→ **AIM OF THE TASK**: Search the material below for the word "Entered" and copy every line in which it occurs.

◇ ◇ ◇ ◇ ◇

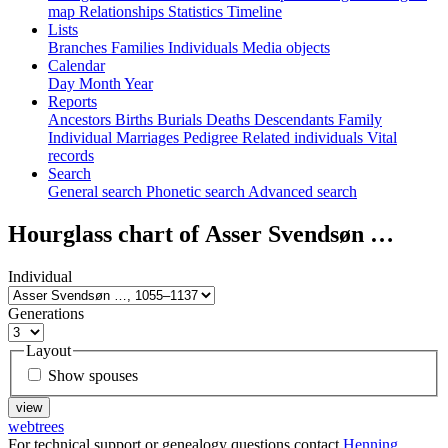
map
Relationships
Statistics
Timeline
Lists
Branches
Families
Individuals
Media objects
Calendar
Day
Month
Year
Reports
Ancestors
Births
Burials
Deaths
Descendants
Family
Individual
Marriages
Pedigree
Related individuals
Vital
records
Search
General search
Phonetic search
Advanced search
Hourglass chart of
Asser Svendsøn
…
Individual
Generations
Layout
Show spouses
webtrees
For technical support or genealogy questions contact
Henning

◇ ◇ ◇ ◇ ◇

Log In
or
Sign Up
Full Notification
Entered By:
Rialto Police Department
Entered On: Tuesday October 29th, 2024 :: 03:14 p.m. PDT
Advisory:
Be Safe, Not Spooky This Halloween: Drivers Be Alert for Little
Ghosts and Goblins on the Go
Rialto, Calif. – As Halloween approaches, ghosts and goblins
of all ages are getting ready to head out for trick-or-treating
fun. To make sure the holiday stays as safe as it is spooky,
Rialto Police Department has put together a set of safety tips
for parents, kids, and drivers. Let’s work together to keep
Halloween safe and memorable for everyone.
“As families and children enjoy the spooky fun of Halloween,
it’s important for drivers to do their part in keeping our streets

◇ ◇ ◇ ◇ ◇

→ **EXERCISE RESPONSE**:
Entered By:
Entered On: Tuesday October 29th, 2024 :: 03:14 p.m. PDT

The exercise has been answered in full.